Breast cancer treatment can be of various types, including chemotherapy, radiotherapy, medication or surgery. Surgery can include lymph node removal, lumpectomy, mastectomy and reconstructive surgery. Each type of treatment option will have different follow up care in terms of physiotherapy, and guidance from your therapist must always be followed. For example, reconstructive surgery may have used a muscle called Latisimus Dorsi, and therefore the patient may have specific strengthening exercises to help recover from this.
Physiotherapy falls into several key areas following treatment, and these include exercise, skin care, posture correction and lymphoedema treatment/ prevention. Simple steps can be taken to minimise long term problems after treatment.
Exercise helps in several areas. Mainly after breast surgery it involves regaining the shoulder range of movement. This helps prevent stiffness and pain in the shoulder area, and will enable normal function to return quickly. By stretching scar tissue, the shoulder can regain flexibility and prevent adhesions forming.
If the lymph nodes have been removed, exercise can help prevent cording in the upper arm. These are bands within the muscle tissue.
Exercise also helps prevent swelling by maintaining a healthy circulation.
Simple mobility exercises may include shoulder shrugs, assisted stretching with the ‘good’ side, and pendular swinging. These exercises should all be done within pain limits and following advice. Regular short sets seem most beneficial.
As mentioned previously, strengthening exercises may also be needed, and these are particularly required after reconstructive surgery, as the muscle tissue may have been used.
Looking after the skin around the treatment site is important to maintain a good circulation and encourage healing.

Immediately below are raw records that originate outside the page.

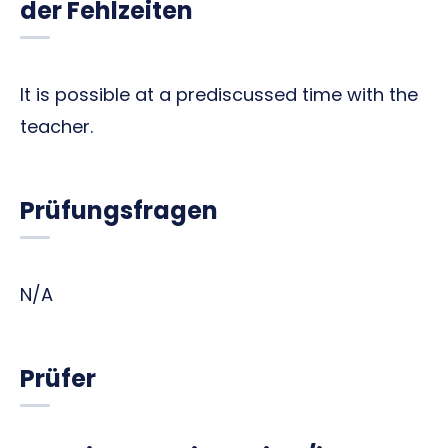
der Fehlzeiten
It is possible at a prediscussed time with the
teacher.
Prüfungsfragen
N/A
Prüfer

Scar massages can be used to prevent adhesions forming, which can cause scar pain. By touching the scar site, this can help desensitize the area and increase the patient’s confidence in the scar.
If any lymph nodes have been removed, it is important to prevent any potential infections, so wearing gardening gloves and protection when doing jobs is important. Also preventing insect bites is important too.

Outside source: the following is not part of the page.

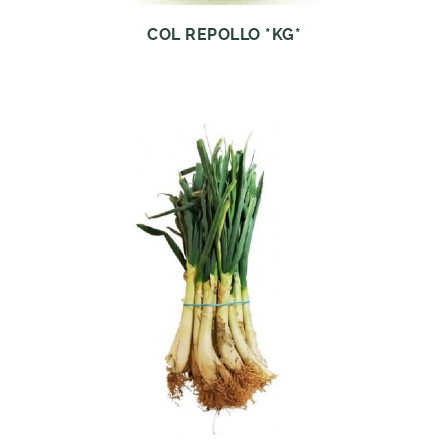
COL REPOLLO *KG*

After surgery you may feel that your posture is not as good as before. You may feel a little off balance. It is important to work on good symmetry and alignment in order to return to a healthy self. This is particularly important as it has been shown that poor posture can lead to conditions such as neck and back pain, which are conditions that should be prevented as much as possible.

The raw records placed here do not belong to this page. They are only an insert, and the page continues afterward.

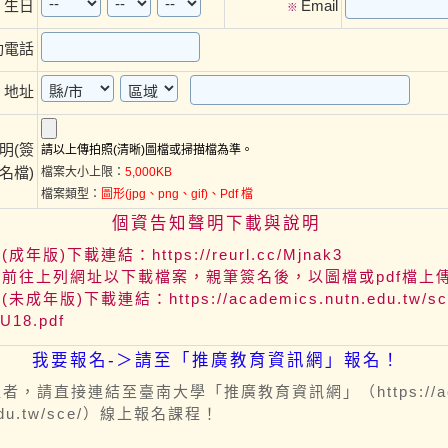
生日
Email
※
※
動電話
地址
※
明(簽
請以上傳拍照(清晰)圖檔或掃描檔為準。
名檔)
檔案大小上限：
5,000KB
檔案類型：
圖形(jpg、png、gif)、Pdf 檔
個資告知聲明下載與說明
成年版)下載連結：https://reurl.cc/Mjnak3
並前往上列網址以下載檔案，親筆簽名後，以圖檔或pdf檔上
未成年版)下載連結：https://academics.nutn.edu.tw/sce
U18.pdf
我要報名-＞請至「推廣教育資訊網」報名！
者，請直接連結至臺南大學「推廣教育資訊網」（https://ac
.edu.tw/sce/）線上報名課程！
：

Try today sitting up better like someone is pulling a piece of string from your head.
Whilst you are sitting reading this, think about your desk position and the support on your chair. We all spend a great deal of time sitting, so think of the places we do this and what can be improved. Driving is a key time to think of, so adjust your seat and mirrors so that you can sit correctly.
This may be an issue for you, and if that is the case seek help from a specialist physio or nurse, as they may be able to teach you some self massage techniques to help.
The local NHS service may be able to help you with the above issues, and your consultant or GP may be able to direct you. Alternatively, you can look for a HCPC registered Physiotherapist in your area.